No arquivo data.lmp são especificadas as dimensões da caixa, cargas parciais, as massas atômicas, coordenadas cartesianas e parâmetros ligantes. Note aqui uma diferença para os arquivos de input do Gromacs: No LAMMPS, as cargas e parâmetros ligantes são incluídos no mesmo arquivo das coordenadas iniciais, enquanto no Gromacs são arquivos distintos. As primeiras linhas do data.lmp correspondem aos números totais de átomos, ligações, ângulos e diedros no sistema seguido pela quantidade de tipos diferentes de átomos, ligações, ângulos e diedros e pelas arestas da caixa de simulação. Na sequência observamos as massas molares de cada tipo atômico e os parâmetros para interações ligantes, cujas formas funcionais são dadas para o campo de força OPLS-AA nas equações abaixo.

Potenciais_ligantes

As ligações e ângulos são descritos por potenciais harmônicos, sendo que no arquivo data.lmp a primeira coluna atribui um número aquele tipo de ligação ou ângulo, a segunda coluna corresponde as constantes de força (kb ou kθ) e terceira ao valor de equilíbrio da ligação ou ângulo (r0 ou θ0 nas expressões dos potenciais). Para os diedros são especificados os 4 coeficientes Ki de acordo com a equação anterior.

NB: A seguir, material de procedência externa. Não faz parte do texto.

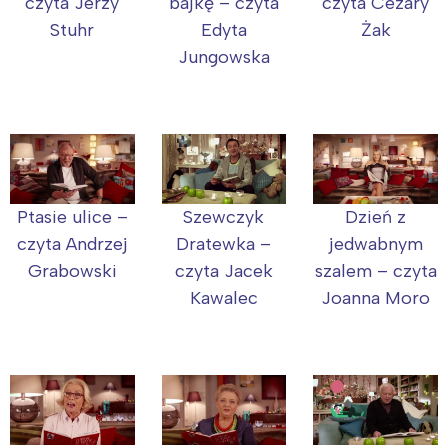
czyta Jerzy
bajkę – czyta
czyta Cezary
Stuhr
Edyta
Żak
Jungowska
Ptasie ulice –
Szewczyk
Dzień z
czyta Andrzej
Dratewka –
jedwabnym
Grabowski
czyta Jacek
szalem – czyta
Kawalec
Joanna Moro
Interesują mnie wydarzenia z
tego regionu:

O LAMMPS pode trabalhar com diferentes sistemas de unidades, sendo esse especificado no arquivo in.lmp e, no caso, usaremos o sistema “real”, onde a energia é dada em kcal/mol, a massa em g/mol, temperatura em K, pressão em bar e distâncias e coordenadas cartesianas em Å. Desse modo, a constante de força das ligações tem seu valor dado em kcal mol-1 Å2, por exemplo. Para mais detalhes sobre os sistemas de unidades do LAMMPS, consulte a página https://lammps.sandia.gov/doc/units.html.

Após os coeficientes das interações ligantes, temos as especificações de cada átomo no sistema na diretriz “Atoms”. A primeira coluna é o número do átomo, a segunda o número da molécula a qual o átomo pertence, a terceira é o tipo do átomo (deve corresponder aos tipos na diretriz “Masses”), a quarta é a carga parcial e as 3 colunas seguintes as coordenadas cartesianas na estrutura inicial. Note que fftool acrescenta ainda o nome atribuído no campo de força e na matriz Z a cada átomo como comentário no final de cada linha.

Após a diretriz Atoms, temos as listas de todas as ligações, ângulos e diedros definidos no sistema. O primeiro número nessas listas é apenas um contador, o segundo atribui os coeficientes definidos anteriormente para a interação e os números seguintes são os números dos átomos envolvidos na interação (2 para ligações, 3 para ângulos e 4 para diedros).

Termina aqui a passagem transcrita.